Is there any place where I can see example documents (scrivener source + the output) that are produced (a) very quickly and directly through the compile route, or (b) produced more slowly through further editing in a layout-ish program or markdown?
I’m sorry, but my response to your question is “Huh?”
It’s not an either/or question. The Compile Draft output serves as input to the layout program. You can either leave it alone, or deploy the full resources of the layout program to manipulate it to your heart’s content.
Your question is sort of like trying to compare an iPhoto file to a Photoshop image. The Photoshop image could look exactly like the iPhoto file, or it could be completely unrecognizable, depending on the user’s decisions.
Ah, ok. So any sample of the “leave it alone” version? I am curious what, if anything, it does where one might expect things like toc, chapter headings, nested sections, figure titles, cross-references, index.
Hi Sophie,
You might like to look at the User guide from the Help menu, which will explain the options available when you Compile your draft.
In general, Scrivener is not a page layout program, and as such many of the things you have mentioned you would be better off doing in a separate Word processor/layout program after exporting from Scrivener.
But briefly:
Table of Contents, Index - Scrivener will not create these automatically. Something like this you would be better off doing in a Page layout program after you export the contents.
Chapter Headings/Nested Sections: export settings are available to configure what Scrivener will do with folder titles, document stack titles, and document titles (if you do not know the difference between these, I suggest you read the tutorial or user manual). Note that these will not be recognised as headings by word processors, as RTF files do not support headings in this way. They can, however, be setup with a different format (size, font, style). Scrivener also has some in-built chapter/section numbering ability, if you require this (again, check the manual).
Figure titles and cross references I cannot remember off the top of my head. You would be able to make these things work in Scrivener, but not necessarily in a way that would be recognised as such by other programs like Microsoft Word. Again, these sorts of things are usually the kind of thing you would do in a word processor after you have finished writing the content in Scrivener.
The easiest way to get a sample might be to use Compile Draft on one of your own documents. There are a lot of options, but it’s pretty straightforward.

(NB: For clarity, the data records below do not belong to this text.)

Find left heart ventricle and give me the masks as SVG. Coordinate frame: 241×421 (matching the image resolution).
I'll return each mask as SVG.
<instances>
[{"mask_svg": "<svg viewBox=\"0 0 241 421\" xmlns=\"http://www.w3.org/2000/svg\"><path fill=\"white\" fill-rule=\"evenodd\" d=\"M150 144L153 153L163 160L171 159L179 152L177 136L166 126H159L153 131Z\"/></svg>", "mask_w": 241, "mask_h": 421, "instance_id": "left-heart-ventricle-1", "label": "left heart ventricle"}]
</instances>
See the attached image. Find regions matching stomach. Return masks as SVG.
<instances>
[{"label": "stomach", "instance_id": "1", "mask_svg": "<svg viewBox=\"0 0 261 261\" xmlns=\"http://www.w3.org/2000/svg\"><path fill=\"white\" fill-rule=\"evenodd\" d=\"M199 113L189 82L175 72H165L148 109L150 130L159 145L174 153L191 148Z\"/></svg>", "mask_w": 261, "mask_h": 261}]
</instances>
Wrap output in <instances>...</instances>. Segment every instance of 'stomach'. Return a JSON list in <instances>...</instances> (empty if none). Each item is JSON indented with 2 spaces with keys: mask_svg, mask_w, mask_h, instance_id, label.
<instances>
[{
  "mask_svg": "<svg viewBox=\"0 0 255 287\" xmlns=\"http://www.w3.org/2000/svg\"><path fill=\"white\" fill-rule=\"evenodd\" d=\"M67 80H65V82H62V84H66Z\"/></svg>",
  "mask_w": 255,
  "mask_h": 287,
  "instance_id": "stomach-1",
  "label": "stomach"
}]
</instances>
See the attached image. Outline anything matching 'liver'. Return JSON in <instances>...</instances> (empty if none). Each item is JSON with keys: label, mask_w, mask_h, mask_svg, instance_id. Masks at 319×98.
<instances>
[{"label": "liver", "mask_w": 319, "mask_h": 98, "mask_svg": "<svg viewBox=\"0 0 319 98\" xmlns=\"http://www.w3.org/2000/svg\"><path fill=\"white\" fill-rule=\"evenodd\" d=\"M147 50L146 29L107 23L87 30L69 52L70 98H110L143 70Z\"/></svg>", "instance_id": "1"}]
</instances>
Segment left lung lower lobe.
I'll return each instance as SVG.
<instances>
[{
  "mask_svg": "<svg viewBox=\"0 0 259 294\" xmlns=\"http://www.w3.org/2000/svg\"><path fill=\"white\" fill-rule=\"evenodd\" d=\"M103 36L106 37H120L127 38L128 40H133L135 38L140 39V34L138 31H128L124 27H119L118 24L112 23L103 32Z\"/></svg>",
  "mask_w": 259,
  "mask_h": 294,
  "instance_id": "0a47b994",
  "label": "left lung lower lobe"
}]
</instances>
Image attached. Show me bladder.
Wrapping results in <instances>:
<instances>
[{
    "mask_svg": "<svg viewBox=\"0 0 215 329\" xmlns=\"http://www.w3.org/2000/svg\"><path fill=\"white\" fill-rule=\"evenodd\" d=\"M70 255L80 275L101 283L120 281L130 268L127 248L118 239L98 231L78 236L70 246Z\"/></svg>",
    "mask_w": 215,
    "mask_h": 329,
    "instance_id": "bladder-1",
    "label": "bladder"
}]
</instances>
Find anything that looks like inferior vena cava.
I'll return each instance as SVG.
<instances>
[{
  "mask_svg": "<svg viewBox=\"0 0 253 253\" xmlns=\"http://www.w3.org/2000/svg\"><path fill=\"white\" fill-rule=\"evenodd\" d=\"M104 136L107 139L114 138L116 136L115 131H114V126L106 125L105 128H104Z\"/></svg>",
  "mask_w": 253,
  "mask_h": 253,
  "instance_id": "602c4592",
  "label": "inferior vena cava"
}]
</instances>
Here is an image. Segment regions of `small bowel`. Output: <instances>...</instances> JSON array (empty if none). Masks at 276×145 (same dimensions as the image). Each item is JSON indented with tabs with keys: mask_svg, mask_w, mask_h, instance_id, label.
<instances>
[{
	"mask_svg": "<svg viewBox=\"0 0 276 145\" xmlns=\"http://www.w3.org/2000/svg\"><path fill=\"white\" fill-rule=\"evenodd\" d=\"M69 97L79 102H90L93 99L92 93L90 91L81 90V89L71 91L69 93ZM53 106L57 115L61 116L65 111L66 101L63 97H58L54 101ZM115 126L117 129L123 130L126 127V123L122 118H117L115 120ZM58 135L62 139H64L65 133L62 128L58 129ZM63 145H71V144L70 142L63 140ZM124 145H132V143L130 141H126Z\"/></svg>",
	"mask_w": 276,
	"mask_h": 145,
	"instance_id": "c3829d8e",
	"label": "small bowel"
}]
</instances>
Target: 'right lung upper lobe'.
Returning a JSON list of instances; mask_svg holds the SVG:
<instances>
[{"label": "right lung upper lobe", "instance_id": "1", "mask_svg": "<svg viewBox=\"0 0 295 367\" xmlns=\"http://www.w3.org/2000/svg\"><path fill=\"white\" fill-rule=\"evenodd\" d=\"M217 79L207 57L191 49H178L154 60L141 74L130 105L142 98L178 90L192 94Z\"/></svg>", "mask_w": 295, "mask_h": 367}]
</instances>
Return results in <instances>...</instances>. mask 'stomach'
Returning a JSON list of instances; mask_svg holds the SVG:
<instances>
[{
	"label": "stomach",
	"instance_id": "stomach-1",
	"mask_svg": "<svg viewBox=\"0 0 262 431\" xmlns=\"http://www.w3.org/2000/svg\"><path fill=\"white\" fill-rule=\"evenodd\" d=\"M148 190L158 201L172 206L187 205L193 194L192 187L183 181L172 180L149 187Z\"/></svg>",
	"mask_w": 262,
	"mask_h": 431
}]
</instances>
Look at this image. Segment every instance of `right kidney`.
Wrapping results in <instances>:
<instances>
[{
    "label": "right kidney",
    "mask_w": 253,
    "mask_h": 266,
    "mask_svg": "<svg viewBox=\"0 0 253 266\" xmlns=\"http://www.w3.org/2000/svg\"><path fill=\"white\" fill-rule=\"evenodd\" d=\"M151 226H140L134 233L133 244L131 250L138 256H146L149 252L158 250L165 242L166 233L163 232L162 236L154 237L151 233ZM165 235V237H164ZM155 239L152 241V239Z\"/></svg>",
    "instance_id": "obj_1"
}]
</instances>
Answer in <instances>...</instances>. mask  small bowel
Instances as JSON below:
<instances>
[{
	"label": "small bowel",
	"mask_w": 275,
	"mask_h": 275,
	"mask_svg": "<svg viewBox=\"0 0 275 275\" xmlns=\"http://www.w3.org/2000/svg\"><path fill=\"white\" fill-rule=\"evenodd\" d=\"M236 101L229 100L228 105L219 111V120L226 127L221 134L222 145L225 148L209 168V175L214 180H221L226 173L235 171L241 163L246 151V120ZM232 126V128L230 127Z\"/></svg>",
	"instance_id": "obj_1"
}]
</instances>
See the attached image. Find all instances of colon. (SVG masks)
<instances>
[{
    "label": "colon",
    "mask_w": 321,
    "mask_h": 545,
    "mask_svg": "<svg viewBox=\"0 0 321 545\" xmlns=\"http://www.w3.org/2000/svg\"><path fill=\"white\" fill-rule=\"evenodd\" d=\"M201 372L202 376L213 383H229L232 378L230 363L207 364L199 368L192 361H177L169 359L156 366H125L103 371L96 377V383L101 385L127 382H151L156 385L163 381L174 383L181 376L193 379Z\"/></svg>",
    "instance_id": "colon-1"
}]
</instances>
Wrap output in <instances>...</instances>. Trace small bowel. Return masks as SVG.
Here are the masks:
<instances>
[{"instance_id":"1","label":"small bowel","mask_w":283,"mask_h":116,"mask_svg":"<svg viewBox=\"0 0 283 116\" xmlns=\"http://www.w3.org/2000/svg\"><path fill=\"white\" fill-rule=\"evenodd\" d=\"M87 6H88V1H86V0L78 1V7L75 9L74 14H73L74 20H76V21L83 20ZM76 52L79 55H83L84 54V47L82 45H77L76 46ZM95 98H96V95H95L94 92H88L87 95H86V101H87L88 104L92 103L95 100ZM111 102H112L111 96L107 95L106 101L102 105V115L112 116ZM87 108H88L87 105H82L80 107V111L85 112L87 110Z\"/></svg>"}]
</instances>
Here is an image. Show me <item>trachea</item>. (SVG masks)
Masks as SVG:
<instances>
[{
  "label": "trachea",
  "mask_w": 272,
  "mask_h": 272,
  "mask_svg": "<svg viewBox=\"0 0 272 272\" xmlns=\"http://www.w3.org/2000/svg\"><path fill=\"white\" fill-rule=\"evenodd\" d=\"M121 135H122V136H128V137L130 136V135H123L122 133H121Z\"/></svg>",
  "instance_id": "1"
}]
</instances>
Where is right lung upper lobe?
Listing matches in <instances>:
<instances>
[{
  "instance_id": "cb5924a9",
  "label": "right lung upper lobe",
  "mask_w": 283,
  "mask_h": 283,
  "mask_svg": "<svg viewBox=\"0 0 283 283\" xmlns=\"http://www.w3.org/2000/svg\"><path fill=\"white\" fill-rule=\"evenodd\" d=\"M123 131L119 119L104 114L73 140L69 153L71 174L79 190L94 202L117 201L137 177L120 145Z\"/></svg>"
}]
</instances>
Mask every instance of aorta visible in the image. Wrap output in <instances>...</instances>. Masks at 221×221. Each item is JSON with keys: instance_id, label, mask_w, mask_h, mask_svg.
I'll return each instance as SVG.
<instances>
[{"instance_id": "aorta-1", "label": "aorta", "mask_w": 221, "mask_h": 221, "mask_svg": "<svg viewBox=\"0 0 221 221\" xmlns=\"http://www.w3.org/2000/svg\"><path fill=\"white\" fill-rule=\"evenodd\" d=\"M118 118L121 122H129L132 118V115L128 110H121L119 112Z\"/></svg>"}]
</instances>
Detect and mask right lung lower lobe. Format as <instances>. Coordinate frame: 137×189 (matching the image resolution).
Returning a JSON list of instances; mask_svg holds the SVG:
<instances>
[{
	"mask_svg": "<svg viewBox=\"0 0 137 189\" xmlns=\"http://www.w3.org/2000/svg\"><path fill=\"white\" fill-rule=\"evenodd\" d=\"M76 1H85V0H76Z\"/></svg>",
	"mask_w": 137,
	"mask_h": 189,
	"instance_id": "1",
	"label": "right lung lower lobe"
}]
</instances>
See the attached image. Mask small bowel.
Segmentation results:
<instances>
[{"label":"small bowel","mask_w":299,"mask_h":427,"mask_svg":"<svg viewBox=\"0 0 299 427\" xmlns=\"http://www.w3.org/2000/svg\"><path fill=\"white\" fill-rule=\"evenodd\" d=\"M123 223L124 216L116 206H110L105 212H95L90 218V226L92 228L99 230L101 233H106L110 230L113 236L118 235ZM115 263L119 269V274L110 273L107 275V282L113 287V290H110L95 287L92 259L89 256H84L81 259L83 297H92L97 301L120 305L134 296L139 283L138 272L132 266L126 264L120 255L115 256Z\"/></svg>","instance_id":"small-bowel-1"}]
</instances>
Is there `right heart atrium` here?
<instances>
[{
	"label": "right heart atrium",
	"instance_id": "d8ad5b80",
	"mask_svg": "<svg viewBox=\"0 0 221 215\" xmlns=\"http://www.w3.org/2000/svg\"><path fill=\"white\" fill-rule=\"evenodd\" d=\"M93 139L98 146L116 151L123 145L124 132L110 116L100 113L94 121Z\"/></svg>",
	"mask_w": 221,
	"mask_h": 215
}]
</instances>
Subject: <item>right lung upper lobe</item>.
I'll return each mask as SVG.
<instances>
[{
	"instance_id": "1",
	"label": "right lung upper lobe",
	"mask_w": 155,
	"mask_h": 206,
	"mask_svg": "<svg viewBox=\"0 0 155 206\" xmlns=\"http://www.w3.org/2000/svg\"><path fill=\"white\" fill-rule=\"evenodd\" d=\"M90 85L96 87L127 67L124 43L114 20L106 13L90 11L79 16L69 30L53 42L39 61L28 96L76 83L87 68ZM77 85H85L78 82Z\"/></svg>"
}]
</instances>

Essentially, Compile Draft will output exactly what you see on the Scrivener screen, except for possible font substitutions specified in the options. It will not generate a TOC, cross-references, or an index. It has limited ability to autonumber chapters, sections, or figures. It has no knowledge of “styles” in the Word sense, though it will preserve whatever formatting you’ve applied (unless you tell it not to).
1: Write in Scrivener.
2: File>Compile Draft to text file.
3: Run layout command in Terminal.
4: That’s it.
All the stuff beloved by tech writers, such as page and section numbering, cross-referencing, and so on, is done more or less automatically, as long as you insert the right markup to start with. Unfortunately, there is some serious learning to do if you do decide to use TEX-based layout. I wouldn’t recommend it to anyone who doesn’t relish a serious technical challenge. But it works well once it’s set up.
Thanks. I know Scrivener is not a page layout program. I was hoping it had the hooks to make bridging that gap easier.
My target is non-fiction, technology writing. I tend to get work-in-progress reviewed quite often by peers (not editors), so I was hoping it would let me do things like
automatically get a moderately readable version out (once set up, no hand tweaks needed each time)
input some tags to be included in a structured output e.g. XML …, …, … or …, or …. This would make the import into a word processor and consequent styling very easy once set up.
Any advice on these? btw, I don’t own the program, am considering moving to Mac in part because of (programs like) Scrivener.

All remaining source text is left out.